Año 2050. El joven Manuel pide hora para ser visitado por un doctor especialista en las extremidades inferiores de un Hospital de la antigua Seguridad Social, ahora llamada Libertad Social. El nombre completo, dirección, edad, la cojera de nacimiento, y otros datos médicos de menor relieve figuran en la base de datos, por lo que el diálogo telefónico con el robot es rápido y preciso: “El jueves a las diez de la mañana”, sentencia la máquina sin preguntar si le viene bien el día y la hora.

            Al llegar Manuel al Hospital, es acompañado al despacho del médico por otro robot encargado de las visitas.

            —Buenos días, doctor.

          —Siéntese Manuel. ¿Qué le sucede?

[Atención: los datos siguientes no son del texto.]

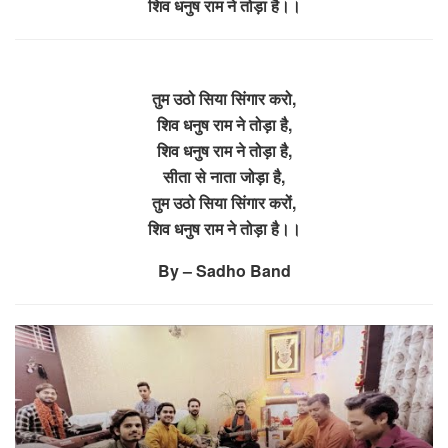
शिव धनुष राम ने तोड़ा है।।
तुम उठो सिया सिंगार करो,
शिव धनुष राम ने तोड़ा है,
शिव धनुष राम ने तोड़ा है,
सीता से नाता जोड़ा है,
तुम उठो सिया सिंगार करों,
शिव धनुष राम ने तोड़ा है।।
By – Sadho Band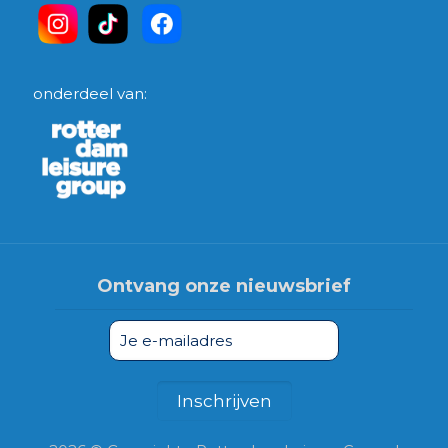
onderdeel van:
Ontvang onze nieuwsbrief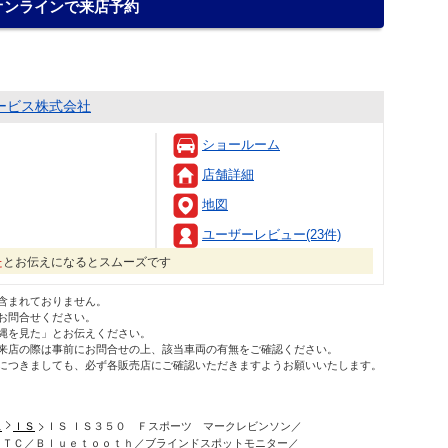
オンラインで来店予約
ービス株式会社
ショールーム
店舗詳細
地図
ユーザーレビュー(23件)
た
とお伝えになるとスムーズです
含まれておりません。
お問合せください。
縄を見た」とお伝えください。
来店の際は事前にお問合せの上、該当車両の有無をご確認ください。
につきましても、必ず各販売店にご確認いただきますようお願いいたします。
ス
ＩＳ
ＩＳ ＩＳ３５０ Ｆスポーツ マークレビンソン／
ＥＴＣ／Ｂｌｕｅｔｏｏｔｈ／ブラインドスポットモニター／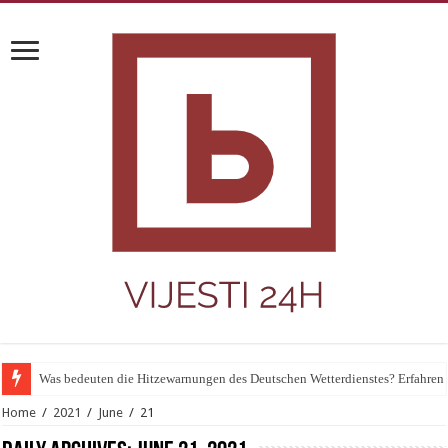
Was bedeuten die Hitzewarnungen des Deutschen Wetterdienstes? Erfahren S
Home
/
2021
/
June
/
21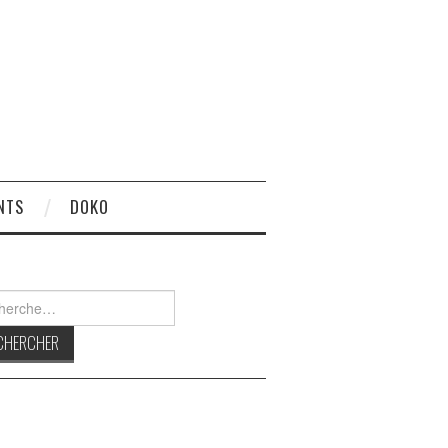
NTS
DOKO
rcher :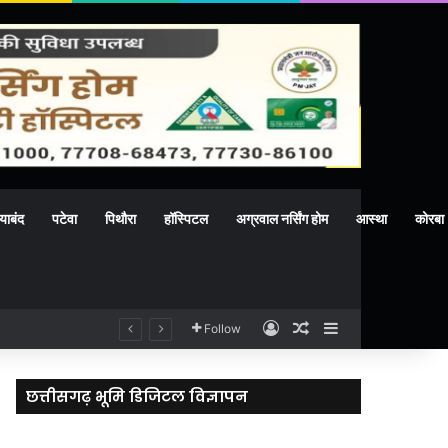
याबंद
पटेवा
पिथौरा
हॉस्पिटल
अग्रवाल नर्सिंग होम
आस्था
कोरबा
Log In
Random Article
Sidebar
Follow
छत्तीसगढ़ भूमि डिजिटल विज्ञापन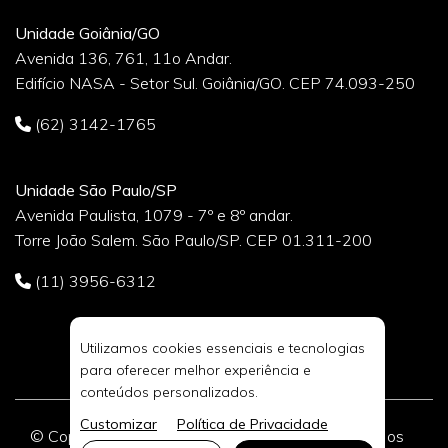
Unidade Goiânia/GO
Avenida 136, 761, 11o Andar.
Edifício NASA - Setor Sul. Goiânia/GO. CEP 74.093-250
(62) 3142-1765
Unidade São Paulo/SP
Avenida Paulista, 1079 - 7º e 8º andar.
Torre João Salem. São Paulo/SP. CEP 01.311-200
(11) 3956-6312
Utilizamos cookies essenciais e tecnologias
para oferecer melhor experiência e
conteúdos personalizados.
Customizar
Política de Privacidade
© Copyright 2026 DIVIA Marketing Digital. Todos os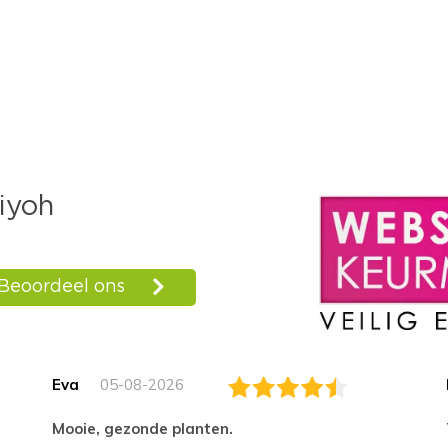
Eva
05-08-2026
Mooie, gezonde planten.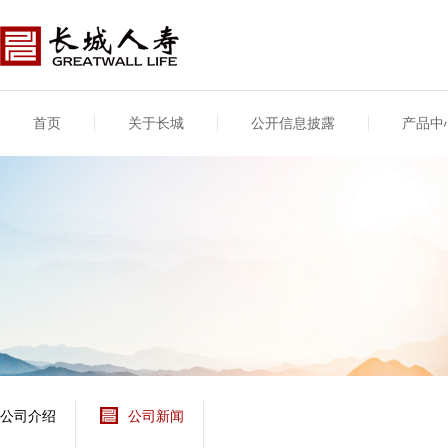
首页
关于长城
公开信息披露
产品中
公司介绍
基本信息
公司新闻
年度信息
供应商登录
专项信息
公司简介
公司概况
公司新闻
年度信息披露报告
供应商登录/注册
关联交易
股东介绍
公司治理概要
媒体报道
年度社会责任信息
股东股权
董事长致辞
产品基本信息
公司公告
偿付能力
企业文化
产品公告
7·8全国保险公众宣传
资金运用
荣誉与奖项
日
新型产品
保险宣传片
个人短期健康保险
大事记
意外险业务经营情况
分支机构
分红险产品红利实现
风险管理
红利和生存金累积利
公司介绍
公司新闻
保单贷款利率
其他计算利率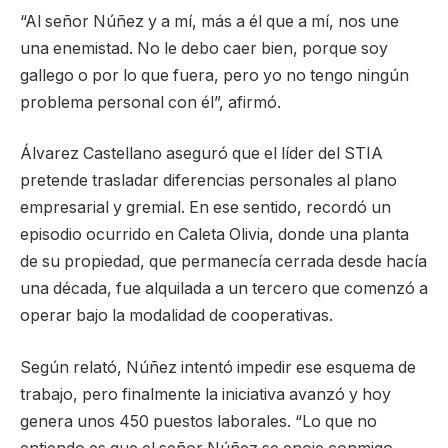
“Al señor Núñez y a mí, más a él que a mí, nos une
una enemistad. No le debo caer bien, porque soy
gallego o por lo que fuera, pero yo no tengo ningún
problema personal con él”, afirmó.
Álvarez Castellano aseguró que el líder del STIA
pretende trasladar diferencias personales al plano
empresarial y gremial. En ese sentido, recordó un
episodio ocurrido en Caleta Olivia, donde una planta
de su propiedad, que permanecía cerrada desde hacía
una década, fue alquilada a un tercero que comenzó a
operar bajo la modalidad de cooperativas.
Según relató, Núñez intentó impedir ese esquema de
trabajo, pero finalmente la iniciativa avanzó y hoy
genera unos 450 puestos laborales. “Lo que no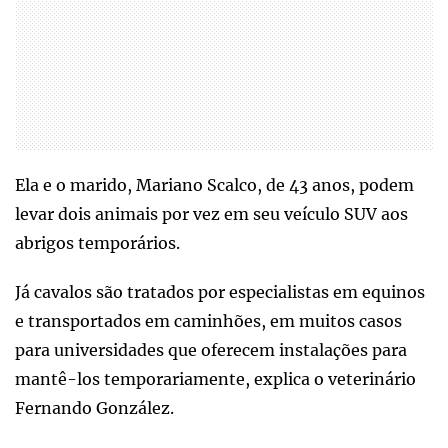
Ela e o marido, Mariano Scalco, de 43 anos, podem
levar dois animais por vez em seu veículo SUV aos
abrigos temporários.
Já cavalos são tratados por especialistas em equinos
e transportados em caminhões, em muitos casos
para universidades que oferecem instalações para
mantê-los temporariamente, explica o veterinário
Fernando González.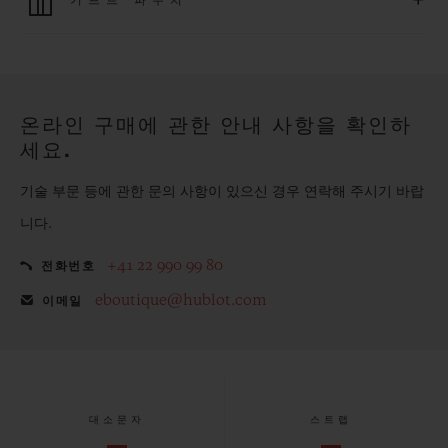
+
기프트 파우치
모든 제품은 빠르고 안전하게 결제가 가능하며, 개인정보를 안
전하게 보호합니다.
위블로의 무료 기프트 파우치로 기프트에 더욱 특별한 매력을 더
해보세요.
온라인 구매에 관한 안내 사항을 확인하
세요.
기술 부문 등에 관한 문의 사항이 있으신 경우 연락해 주시기 바랍
니다.
+41 22 990 99 80
전화번호
eboutique@hublot.com
이메일
대소문자
스트랩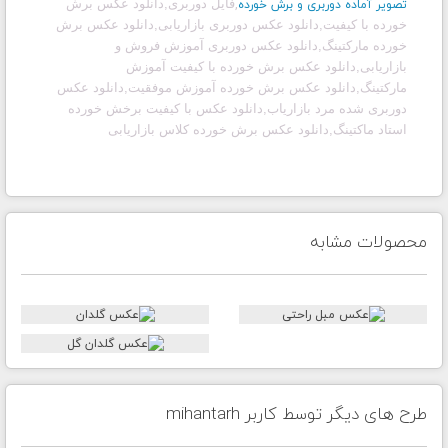
,
فایل دوربری,دانلود عکس برش
تصویر آماده دوربری و برش خورده
خورده با کیفیت,دانلود عکس دوربری بازاریابی,دانلود عکس برش
خورده مارکتینگ,دانلود عکس دوربری آموزش فروش و
بازاریابی,دانلود عکس برش خورده با کیفیت آموزش
مارکتینگ,دانلود عکس برش خورده آموزش موفقیت,دانلود عکس
دوربری شده مرد بازاریاب,دانلود عکس با کیفیت برخش خورده
استاد ماکتینگ,دانلود عکس برش خورده کلاس بازاریابی
محصولات مشابه
طرح های دیگر توسط کاربر mihantarh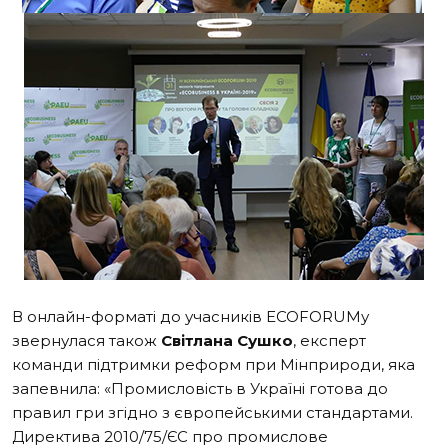
В онлайн-форматі до учасників ECOFORUMу
звернулася також
Світлана Сушко
, експерт
команди підтримки реформ при Мінприроди, яка
запевнила: «Промисловість в Україні готова до
правил гри згідно з європейськими стандартами.
Директива 2010/75/ЄС про промислове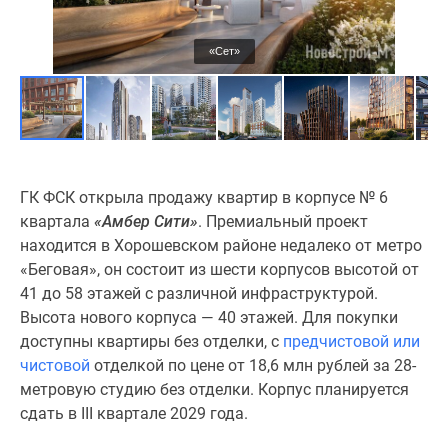
Дзен
Машино-
«Сет»
места
Апартаменты
#траншевая
ипотека
#рассрочка
ИТ-
ГК ФСК открыла продажу квартир в корпусе № 6
ипотека
квартала
«Амбер Сити»
. Премиальный проект
Квартиры
находится в Хорошевском районе недалеко от метро
со
«Беговая», он состоит из шести корпусов высотой от
скидками
41 до 58 этажей с различной инфраструктурой.
до
Высота нового корпуса — 40 этажей. Для покупки
41%
доступны квартиры без отделки, с
предчистовой или
Видео
чистовой
отделкой по цене от 18,6 млн рублей за 28-
360°
метровую студию без отделки. Корпус планируется
новостроек
сдать в III квартале 2029 года.
Субсидированная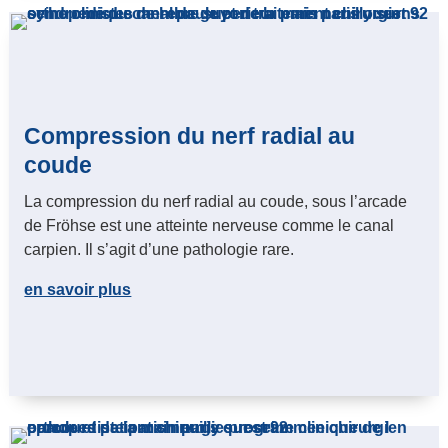
Compression du nerf radial au
coude
La compression du nerf radial au coude, sous l’arcade
de Fröhse est une atteinte nerveuse comme le canal
carpien. Il s’agit d’une pathologie rare.
en savoir plus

         —Como usted ya habrá leído en mi informe, padezco de una cierta cojera al andar.

            —¿Cojera? ¿Ha dicho usted cojera? Querrá decir que usted posee dos piernas con habilidades diferentes. Lo suyo no es ningún problema. Además, yo no puedo hacer nada al respecto. Tenemos prohibido, con penas hasta de cárcel, intentar arreglar situaciones como la suya. A no ser que usted quiera cambiar una de las dos piernas (la que usted elija) por otra artificial; o incluso las dos. Le garantizo que las nuevas le permitirán caminar como desea.

            —Pero… debería hablar antes con mis padres. Soy menor de edad.

            —No, no hace falta. La ley le ampara. Nos basta con que usted firme un simple documento de aceptación. No le va a costar nada.

            —Y si me arrepiento después de las operaciones, ¿podré volver a tener mis piernas originales?

            —Bueno… todavía no sabemos cómo hacerlo. Las podemos guardar para el día en que la ciencia haya progresado suficientemente. De todos modos, recuerde que sus piernas originales tienen habilidades distintas.

            —No me convence, doctor. Solo una última pregunta.

            —Dígame.

            —Si yo estudiara medicina, me centrara en su especialidad, y una vez con el título en la mano tratara de usar mis conocimientos para resolver mi situación, ¿me podrían meter en la cárcel?

            —Sinceramente, no sé qué responderle.

            —Pues prefiero seguir como estoy, en espera de que las leyes cambien o de que yo sea capaz de curarme por mi cuenta y riesgo.

            Y Manuel se despidió educadamente del doctor; también del robot que le acompañaba a la salida, al que le dio un consejo, justo en la puerta:

            —Dígale a su compañero robot, el que toma las llamadas, que sea más flexible y un poco más educado.